Bess hurried over. ‘Can’t it wait?’ she whispered in her mother’s ear. ‘I’m busy right now.’
Her mother ignored her. ‘What a day!’ She thrust her wet cloak, reeking of what smelt like camphor, into Bess’s arms, then rubbed her damp hands together as she headed for the seat where, until a few moments ago, Bess had been sitting. Bess hastily moved the white cotton onto the sideboard out of her mother’s reach. Agatha settled herself down into the chair and leant her elbows onto the table. The fabric of her woollen sleeves was worn threadbare, and the sight of it made Bess shrink with embarrassment.
‘I came to tell Bessie there’ll be war with the Dutch, sure and certain. The broadsheets are full of it. The Dutch whipped our men shamefully in the East Indies. Then they hung the St George flag beneath their own, and made a solemn oath they’ll be masters of all the world.’
The other ladies leant away from the table, but stared in fascination. It was no wonder. Her mother’s face was lined and creased, and her hair hung limp and grey from its straggling bun. It was as if poverty itself had walked into the room. Beside her, the other women were plump and shiny, in their taffeta and velvet, their silks and furs.

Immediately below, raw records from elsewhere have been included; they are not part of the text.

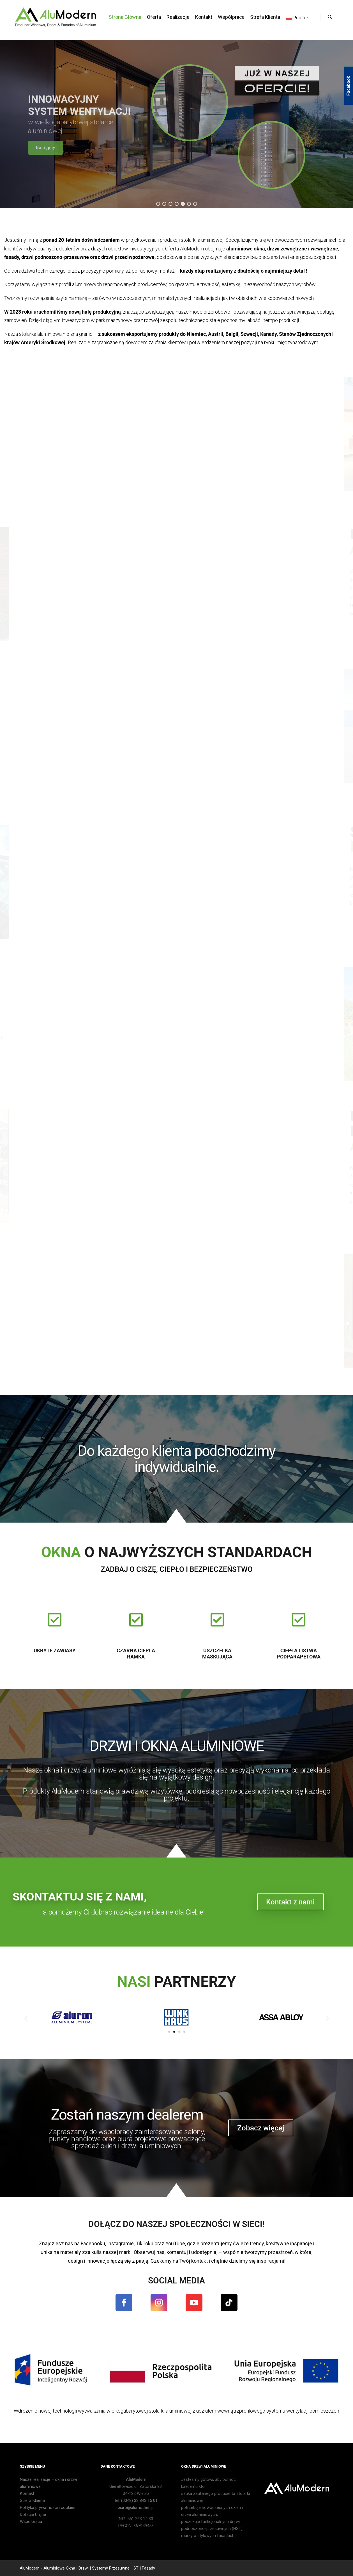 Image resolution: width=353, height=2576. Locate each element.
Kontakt (27, 2493)
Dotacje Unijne (33, 2514)
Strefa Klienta (32, 2500)
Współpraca (31, 2521)
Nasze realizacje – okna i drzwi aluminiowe (48, 2483)
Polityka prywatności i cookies (47, 2507)
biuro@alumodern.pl (136, 2507)
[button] (158, 204)
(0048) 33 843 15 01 (139, 2500)
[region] (176, 124) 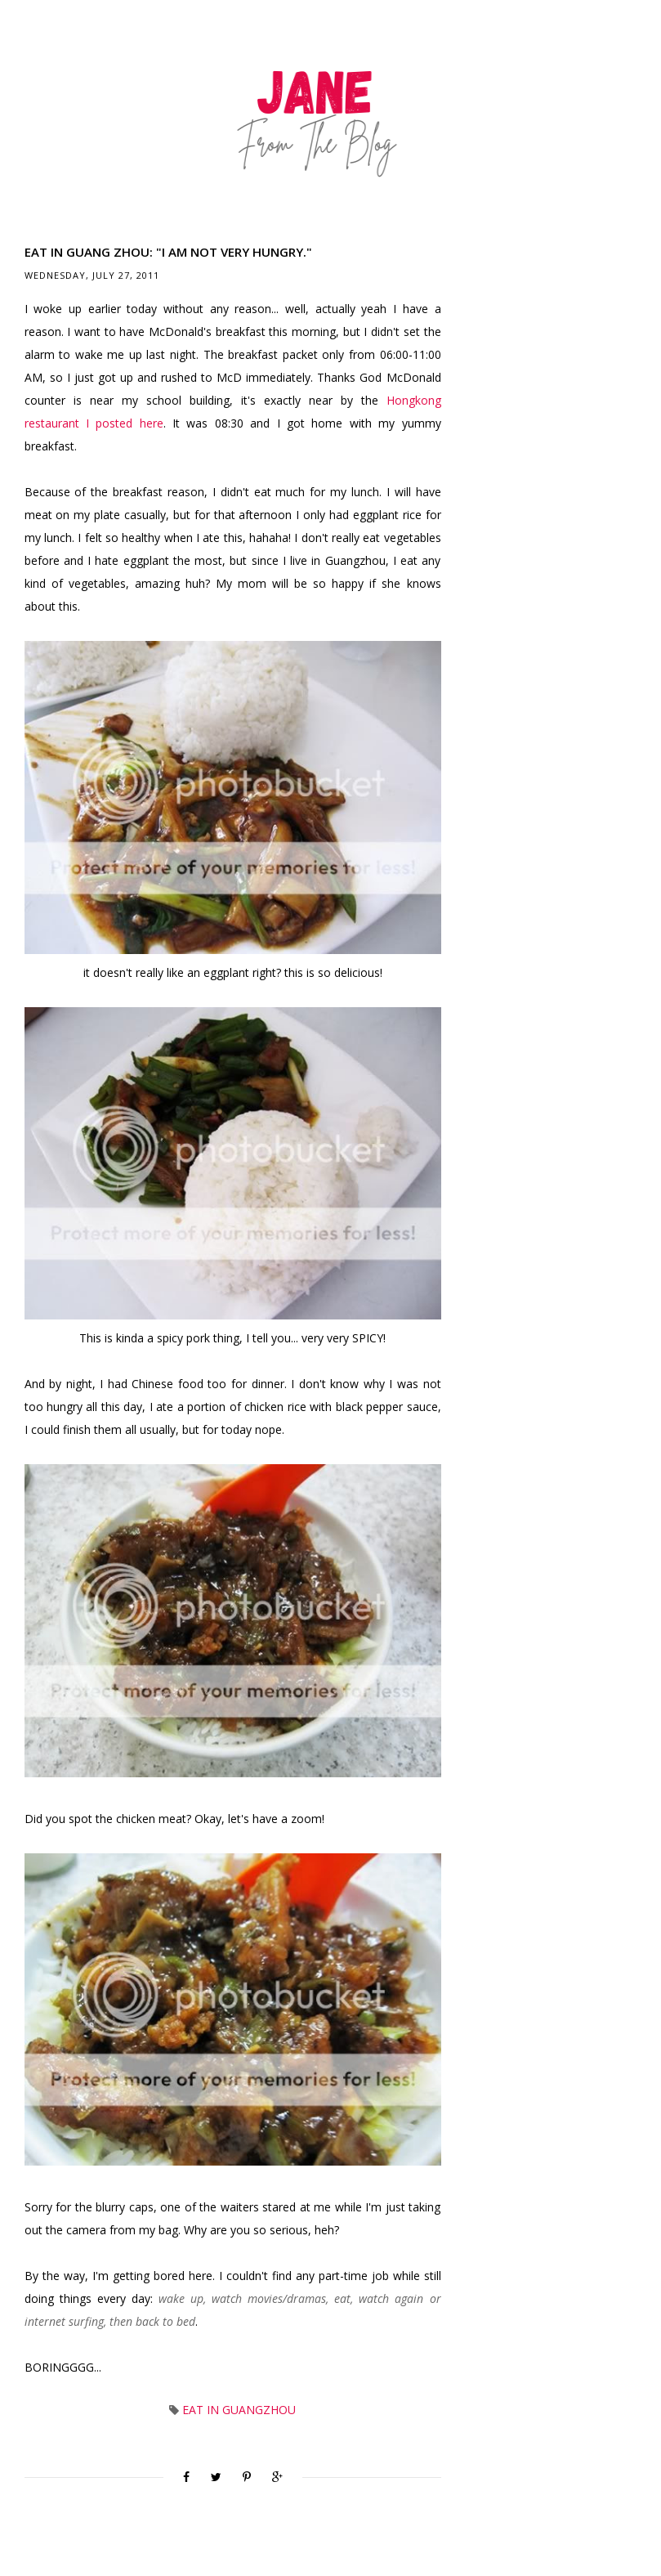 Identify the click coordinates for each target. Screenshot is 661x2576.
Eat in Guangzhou (239, 2409)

‘“Sovereign of all the South Seas” they’re calling themselves.’ Her mother wouldn’t meet her eye. Damn her. She knew Bess couldn’t ask her to leave without appearing rude before the other ladies.
‘Is your husband in the Navy too?’ Mrs Gordon asked, with a sidelong glance at Mrs Fenwick.
‘No. I’m widowed. But I like to keep myself informed, and I like to look in on Bessie, see how she’s doing.’
‘This is my mother, Mrs Prescott,’ Bess said, finally, in as neutral a voice as she could muster.
‘Mrs Fenwick,’ Bess’s neighbour replied. The others mumbled their names too.
‘Pleased to make your acquaintance, I’m sure. What are you collecting for?’ Agatha asked, tapping a fingernail on the nearest box. ‘Mission, is it?’
‘The Christian Educational Fund,’ Bess said. ‘But we were just finishing, weren’t we, ladies?’
‘But we haven’t yet discussed—’ Mrs Fenwick began, but Agatha immediately interrupted.